India’s Apollo Hospitals bets on AI to tackle staff workload

By Rishika Sadam

HYDERABAD (Reuters) -India’s Apollo Hospitals will invest more in artificial intelligence tools to ease the workload for its doctors and nurses by automating routine tasks, including medical documentation, a top executive told Reuters.

Indian hospitals, which grapple with overworked doctors and nurses handling heavy patient loads, are increasingly using AI to boost diagnostic accuracy, predict patients’ risk of complications, improve precision in robotic surgeries, provide virtual medical care, and streamline hospital operations.

Apollo, which has more than 10,000 beds across its hospital network, making it one of the largest in the country, set aside 3.5% of its digital spend on AI over the past two years and plans to increase it this year, Joint Managing Director Sangita Reddy said, without providing further details.

“Our aim is to free up two to three hours of time daily for doctors and nurses with AI interventions,” Reddy said in an interview last month.

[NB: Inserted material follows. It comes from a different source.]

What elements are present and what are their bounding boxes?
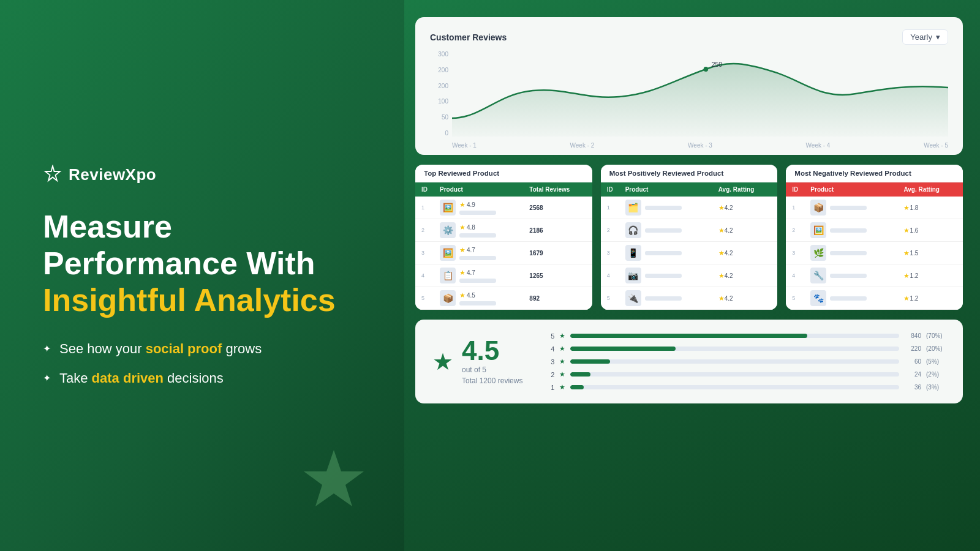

Apollo’s AI tools, some of which are experimental and still in the initial stages, will analyse patients’ electronic medical records to suggest diagnoses, tests and treatment. They will help transcribe doctors’ observations, generate faster discharge summaries and create daily schedules out of nurses’ notes.

The Chennai-based hospital chain is also working on an AI tool that will help clinicians prescribe the most effective antibiotic suitable to treat the illness.

Apollo, which aims to expand bed capacity by one-third in four years, will direct a part of the revenue from the additions towards boosting AI use without burdening costs, Reddy said.

The hospital hopes that the use of such AI tools will help lower nurses’ workload as it tackles a 25% attrition rate among nurses, which it expects to increase to 30% by the end of fiscal 2025.

Other Indian hospitals such as Fortis Healthcare, Tata Memorial Hospital, Manipal Hospitals, Narayana Health, Max Healthcare, Medanta and Aster DM Healthcare have also invested in AI-powered tools.

But challenges such as high technology costs, diverse data sources and formats, limited availability of electronic medical records and profitability concerns have made it difficult for them to accelerate AI adoption, according to Joydeep Ghosh, a partner at Deloitte India.